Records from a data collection
___

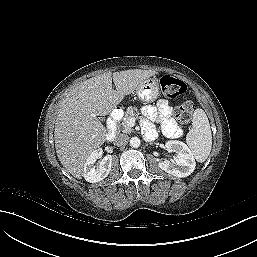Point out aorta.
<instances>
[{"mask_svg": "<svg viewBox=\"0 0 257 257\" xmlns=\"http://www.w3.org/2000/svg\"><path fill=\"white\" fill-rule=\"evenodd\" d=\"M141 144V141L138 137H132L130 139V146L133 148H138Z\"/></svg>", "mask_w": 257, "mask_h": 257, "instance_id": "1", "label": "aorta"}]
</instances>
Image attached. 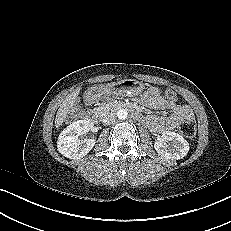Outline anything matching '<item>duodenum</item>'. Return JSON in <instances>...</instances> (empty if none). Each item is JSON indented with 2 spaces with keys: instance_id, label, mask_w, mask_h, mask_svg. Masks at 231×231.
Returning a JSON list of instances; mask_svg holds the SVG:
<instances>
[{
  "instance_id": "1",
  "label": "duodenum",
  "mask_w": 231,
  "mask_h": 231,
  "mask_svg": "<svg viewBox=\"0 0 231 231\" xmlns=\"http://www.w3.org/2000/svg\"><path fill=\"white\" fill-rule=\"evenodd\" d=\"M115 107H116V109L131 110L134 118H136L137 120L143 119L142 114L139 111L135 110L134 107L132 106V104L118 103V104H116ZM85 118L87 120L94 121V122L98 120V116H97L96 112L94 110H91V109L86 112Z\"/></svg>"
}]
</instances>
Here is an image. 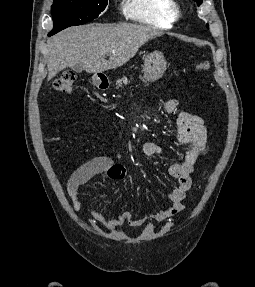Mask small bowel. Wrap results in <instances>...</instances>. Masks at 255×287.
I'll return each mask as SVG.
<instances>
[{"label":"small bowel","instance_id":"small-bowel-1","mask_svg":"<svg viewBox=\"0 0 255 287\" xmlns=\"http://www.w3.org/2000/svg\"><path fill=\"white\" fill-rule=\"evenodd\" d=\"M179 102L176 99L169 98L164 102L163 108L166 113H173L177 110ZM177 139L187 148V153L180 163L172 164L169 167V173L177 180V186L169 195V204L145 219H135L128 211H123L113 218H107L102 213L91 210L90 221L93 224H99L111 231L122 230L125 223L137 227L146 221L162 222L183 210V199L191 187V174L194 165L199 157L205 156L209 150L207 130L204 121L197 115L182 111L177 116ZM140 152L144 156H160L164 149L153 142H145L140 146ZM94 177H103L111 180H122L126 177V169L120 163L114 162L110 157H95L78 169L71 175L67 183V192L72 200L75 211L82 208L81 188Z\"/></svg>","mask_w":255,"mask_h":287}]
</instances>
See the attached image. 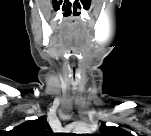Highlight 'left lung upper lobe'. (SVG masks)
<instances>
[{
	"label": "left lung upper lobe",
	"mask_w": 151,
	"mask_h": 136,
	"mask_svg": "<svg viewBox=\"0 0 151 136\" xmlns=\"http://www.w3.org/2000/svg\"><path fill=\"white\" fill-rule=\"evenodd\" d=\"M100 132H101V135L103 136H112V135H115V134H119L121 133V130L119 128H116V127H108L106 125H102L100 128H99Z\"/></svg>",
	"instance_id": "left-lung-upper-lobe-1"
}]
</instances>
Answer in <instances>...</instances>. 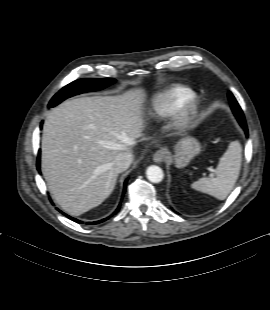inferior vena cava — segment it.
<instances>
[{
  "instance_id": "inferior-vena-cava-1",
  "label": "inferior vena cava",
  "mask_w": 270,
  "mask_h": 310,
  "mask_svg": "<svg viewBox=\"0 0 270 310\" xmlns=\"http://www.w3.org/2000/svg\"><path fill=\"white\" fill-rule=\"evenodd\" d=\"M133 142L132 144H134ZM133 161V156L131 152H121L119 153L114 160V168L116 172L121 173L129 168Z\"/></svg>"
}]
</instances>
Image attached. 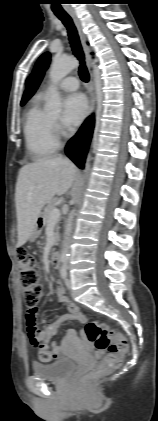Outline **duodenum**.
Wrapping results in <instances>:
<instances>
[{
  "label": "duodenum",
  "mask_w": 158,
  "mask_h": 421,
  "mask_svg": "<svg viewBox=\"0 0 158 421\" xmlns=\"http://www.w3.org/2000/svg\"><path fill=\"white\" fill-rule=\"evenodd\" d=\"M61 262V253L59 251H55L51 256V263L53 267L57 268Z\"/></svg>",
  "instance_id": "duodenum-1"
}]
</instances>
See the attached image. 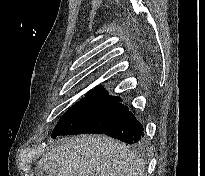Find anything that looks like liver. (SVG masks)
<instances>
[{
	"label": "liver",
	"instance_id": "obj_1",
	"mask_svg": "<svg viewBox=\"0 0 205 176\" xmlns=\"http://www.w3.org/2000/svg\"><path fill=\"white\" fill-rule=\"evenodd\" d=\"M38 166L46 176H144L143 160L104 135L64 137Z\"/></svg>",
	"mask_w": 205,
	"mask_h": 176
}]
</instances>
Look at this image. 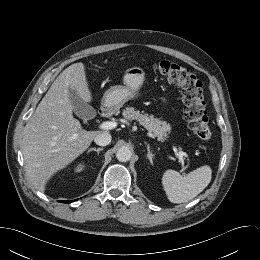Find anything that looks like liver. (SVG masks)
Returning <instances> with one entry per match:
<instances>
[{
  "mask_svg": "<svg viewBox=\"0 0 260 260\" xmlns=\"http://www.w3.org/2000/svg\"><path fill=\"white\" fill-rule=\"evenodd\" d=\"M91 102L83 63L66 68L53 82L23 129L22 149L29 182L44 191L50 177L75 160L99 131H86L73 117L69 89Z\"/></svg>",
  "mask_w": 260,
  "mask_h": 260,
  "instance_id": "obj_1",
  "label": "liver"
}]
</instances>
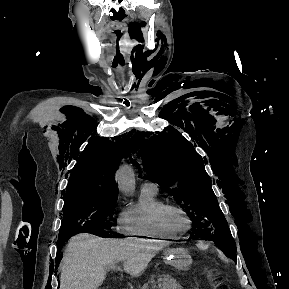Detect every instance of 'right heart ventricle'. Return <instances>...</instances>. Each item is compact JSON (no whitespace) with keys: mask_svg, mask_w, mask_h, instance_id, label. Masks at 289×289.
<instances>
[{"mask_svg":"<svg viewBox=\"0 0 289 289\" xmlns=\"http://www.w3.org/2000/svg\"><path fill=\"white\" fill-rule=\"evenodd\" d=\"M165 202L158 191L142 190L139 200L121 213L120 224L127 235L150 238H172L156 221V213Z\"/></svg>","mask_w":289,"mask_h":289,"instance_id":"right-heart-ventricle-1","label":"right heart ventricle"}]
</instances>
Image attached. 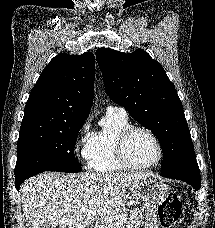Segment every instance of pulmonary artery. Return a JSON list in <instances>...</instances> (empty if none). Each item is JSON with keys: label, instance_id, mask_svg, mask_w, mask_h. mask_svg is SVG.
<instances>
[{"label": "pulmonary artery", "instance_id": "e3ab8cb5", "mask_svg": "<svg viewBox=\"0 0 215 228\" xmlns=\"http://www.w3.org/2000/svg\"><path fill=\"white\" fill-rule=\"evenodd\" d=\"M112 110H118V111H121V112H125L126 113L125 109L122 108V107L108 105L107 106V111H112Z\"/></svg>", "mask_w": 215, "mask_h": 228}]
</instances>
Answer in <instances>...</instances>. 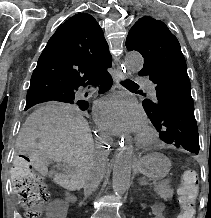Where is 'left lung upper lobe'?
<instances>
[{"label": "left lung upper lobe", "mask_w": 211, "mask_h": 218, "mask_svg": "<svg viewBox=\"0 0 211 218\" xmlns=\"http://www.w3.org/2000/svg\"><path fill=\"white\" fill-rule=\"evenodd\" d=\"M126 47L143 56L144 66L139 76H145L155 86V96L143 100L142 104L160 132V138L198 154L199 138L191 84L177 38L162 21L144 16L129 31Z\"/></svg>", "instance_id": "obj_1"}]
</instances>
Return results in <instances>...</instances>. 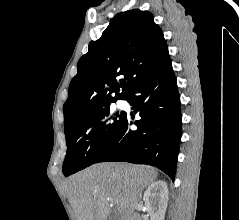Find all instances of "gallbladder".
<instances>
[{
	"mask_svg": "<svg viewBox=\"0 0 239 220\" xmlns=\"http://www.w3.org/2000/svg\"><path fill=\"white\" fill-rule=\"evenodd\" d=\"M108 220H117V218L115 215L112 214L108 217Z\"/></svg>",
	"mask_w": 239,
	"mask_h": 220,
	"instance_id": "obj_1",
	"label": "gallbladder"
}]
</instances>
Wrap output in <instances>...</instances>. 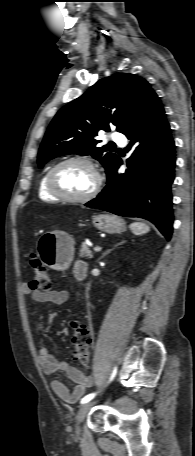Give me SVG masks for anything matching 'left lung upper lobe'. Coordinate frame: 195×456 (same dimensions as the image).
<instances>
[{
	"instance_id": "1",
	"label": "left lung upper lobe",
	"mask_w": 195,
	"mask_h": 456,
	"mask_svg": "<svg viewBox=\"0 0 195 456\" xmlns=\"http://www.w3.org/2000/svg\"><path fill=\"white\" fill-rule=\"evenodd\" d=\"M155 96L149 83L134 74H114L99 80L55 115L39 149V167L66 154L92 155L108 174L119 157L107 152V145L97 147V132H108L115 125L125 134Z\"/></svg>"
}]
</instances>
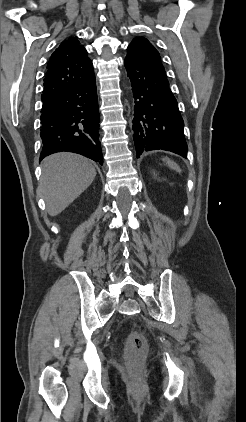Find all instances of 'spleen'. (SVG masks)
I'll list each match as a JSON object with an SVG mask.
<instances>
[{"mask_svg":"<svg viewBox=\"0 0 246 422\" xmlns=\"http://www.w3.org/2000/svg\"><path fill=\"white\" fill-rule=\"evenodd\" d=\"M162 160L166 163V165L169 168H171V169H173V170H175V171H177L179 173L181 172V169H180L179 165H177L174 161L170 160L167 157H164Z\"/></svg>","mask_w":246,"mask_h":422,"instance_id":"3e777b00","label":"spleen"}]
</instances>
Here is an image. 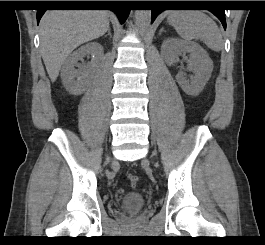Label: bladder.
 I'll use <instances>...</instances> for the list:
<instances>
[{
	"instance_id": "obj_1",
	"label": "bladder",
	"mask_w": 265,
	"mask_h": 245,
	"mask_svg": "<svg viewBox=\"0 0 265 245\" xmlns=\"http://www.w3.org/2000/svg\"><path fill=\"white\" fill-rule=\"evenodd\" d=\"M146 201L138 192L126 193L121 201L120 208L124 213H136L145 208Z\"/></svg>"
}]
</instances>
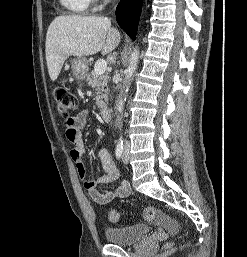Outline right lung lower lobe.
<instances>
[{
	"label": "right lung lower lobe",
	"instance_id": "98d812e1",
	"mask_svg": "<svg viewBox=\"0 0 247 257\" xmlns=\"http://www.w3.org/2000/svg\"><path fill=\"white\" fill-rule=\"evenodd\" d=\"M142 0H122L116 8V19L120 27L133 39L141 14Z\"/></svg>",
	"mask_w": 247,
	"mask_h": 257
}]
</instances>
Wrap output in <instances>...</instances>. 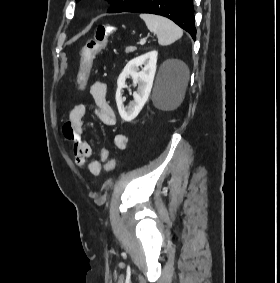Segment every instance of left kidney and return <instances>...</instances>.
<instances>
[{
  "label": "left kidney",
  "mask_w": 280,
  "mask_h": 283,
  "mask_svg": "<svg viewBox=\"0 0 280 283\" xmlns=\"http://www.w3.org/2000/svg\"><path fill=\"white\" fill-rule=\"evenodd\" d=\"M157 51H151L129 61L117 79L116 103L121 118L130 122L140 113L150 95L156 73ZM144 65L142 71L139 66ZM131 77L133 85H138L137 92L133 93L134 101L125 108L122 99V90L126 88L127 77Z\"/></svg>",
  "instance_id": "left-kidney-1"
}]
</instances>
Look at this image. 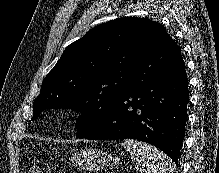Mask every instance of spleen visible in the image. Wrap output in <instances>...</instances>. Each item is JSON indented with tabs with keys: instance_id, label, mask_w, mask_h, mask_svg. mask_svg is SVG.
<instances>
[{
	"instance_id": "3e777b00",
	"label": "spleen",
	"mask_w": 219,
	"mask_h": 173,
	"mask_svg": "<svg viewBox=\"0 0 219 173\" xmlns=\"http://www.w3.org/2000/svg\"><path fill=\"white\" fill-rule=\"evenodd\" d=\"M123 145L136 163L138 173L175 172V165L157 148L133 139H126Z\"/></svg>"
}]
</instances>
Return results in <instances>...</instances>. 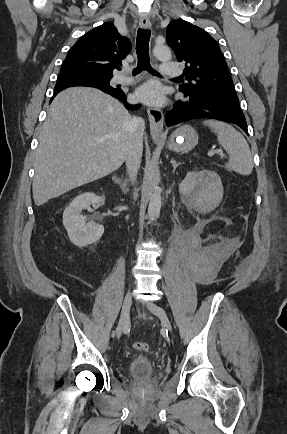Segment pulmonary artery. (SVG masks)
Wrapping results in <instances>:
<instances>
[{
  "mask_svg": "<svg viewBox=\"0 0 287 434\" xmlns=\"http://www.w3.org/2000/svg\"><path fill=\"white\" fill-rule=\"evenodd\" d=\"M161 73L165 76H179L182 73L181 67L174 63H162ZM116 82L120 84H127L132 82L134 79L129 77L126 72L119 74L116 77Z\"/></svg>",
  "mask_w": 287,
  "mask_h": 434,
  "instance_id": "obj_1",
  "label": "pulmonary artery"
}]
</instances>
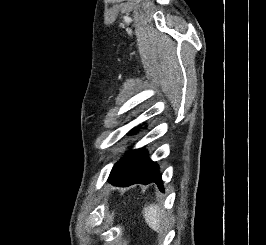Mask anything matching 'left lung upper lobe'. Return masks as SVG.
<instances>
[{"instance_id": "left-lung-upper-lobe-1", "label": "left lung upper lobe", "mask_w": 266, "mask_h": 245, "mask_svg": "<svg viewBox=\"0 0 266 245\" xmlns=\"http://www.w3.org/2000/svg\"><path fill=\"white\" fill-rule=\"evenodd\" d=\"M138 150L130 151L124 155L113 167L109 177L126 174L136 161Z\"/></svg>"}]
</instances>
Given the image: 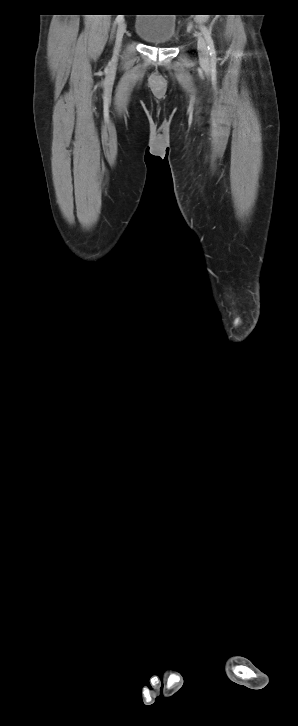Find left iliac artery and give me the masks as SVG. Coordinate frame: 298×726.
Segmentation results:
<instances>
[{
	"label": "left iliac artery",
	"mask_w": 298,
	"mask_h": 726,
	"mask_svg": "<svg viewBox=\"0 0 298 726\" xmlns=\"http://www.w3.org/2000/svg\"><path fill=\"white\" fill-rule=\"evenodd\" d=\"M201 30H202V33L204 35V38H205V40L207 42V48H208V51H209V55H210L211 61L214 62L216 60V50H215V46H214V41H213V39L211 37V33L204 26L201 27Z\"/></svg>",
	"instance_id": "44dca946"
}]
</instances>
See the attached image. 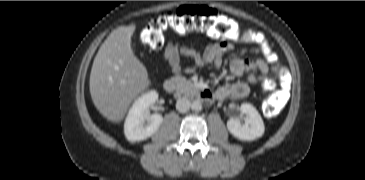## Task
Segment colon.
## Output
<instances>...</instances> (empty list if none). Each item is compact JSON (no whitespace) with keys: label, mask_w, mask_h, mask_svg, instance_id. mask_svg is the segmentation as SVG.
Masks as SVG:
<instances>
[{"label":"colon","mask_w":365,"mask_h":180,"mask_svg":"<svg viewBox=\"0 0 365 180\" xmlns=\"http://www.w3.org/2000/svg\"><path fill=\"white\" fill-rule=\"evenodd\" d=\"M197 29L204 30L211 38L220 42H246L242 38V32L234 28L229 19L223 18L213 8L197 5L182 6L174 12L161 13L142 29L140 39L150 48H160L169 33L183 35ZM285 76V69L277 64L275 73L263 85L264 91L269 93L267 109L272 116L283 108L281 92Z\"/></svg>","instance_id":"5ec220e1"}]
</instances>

___

About this task:
The lines to reproduce run from the one that contains "<instances>...</instances> (empty list" through the last line above; copy them exactly.

Solution to the problem:
<instances>...</instances> (empty list if none). Each item is compact JSON (no whitespace) with keys: label, mask_w, mask_h, mask_svg, instance_id. mask_svg is the segmentation as SVG.
Masks as SVG:
<instances>
[{"label":"colon","mask_w":365,"mask_h":180,"mask_svg":"<svg viewBox=\"0 0 365 180\" xmlns=\"http://www.w3.org/2000/svg\"><path fill=\"white\" fill-rule=\"evenodd\" d=\"M197 29L204 30L211 38L220 42H246L242 38V32L234 28L229 19L223 18L213 8L197 5L182 6L174 12L161 13L142 29L140 39L150 48H160L169 33L183 35ZM285 76V69L277 64L275 73L263 85L264 91L269 93L267 109L272 116L283 108L281 92Z\"/></svg>","instance_id":"5ec220e1"}]
</instances>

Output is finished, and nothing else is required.